> [Instructions for the task]
Please take the records that follow and repeat exactly the lines starting with the line with "that eases the" and going on through the line with "Employee location tracking helps cr".

Dataset entries
▼
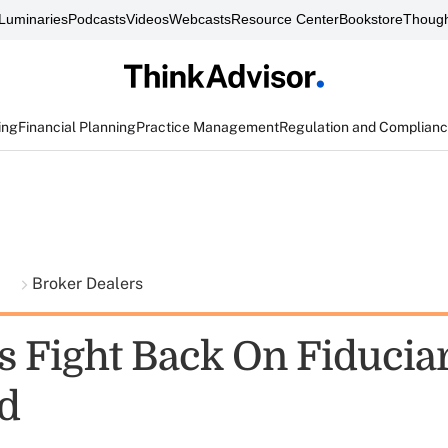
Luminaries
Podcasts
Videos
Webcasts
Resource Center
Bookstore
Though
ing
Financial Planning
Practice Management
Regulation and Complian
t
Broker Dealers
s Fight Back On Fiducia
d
▲
▼
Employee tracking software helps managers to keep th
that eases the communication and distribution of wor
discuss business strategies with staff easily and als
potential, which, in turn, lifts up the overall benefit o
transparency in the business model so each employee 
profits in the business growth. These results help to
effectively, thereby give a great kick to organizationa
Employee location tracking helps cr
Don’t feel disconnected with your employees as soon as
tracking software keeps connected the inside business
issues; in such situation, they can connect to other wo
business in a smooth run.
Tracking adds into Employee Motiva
▲
> [Answer section]
that eases the communication and distribution of wor
discuss business strategies with staff easily and als
potential, which, in turn, lifts up the overall benefit o
transparency in the business model so each employee 
profits in the business growth. These results help to
effectively, thereby give a great kick to organizationa
Employee location tracking helps cr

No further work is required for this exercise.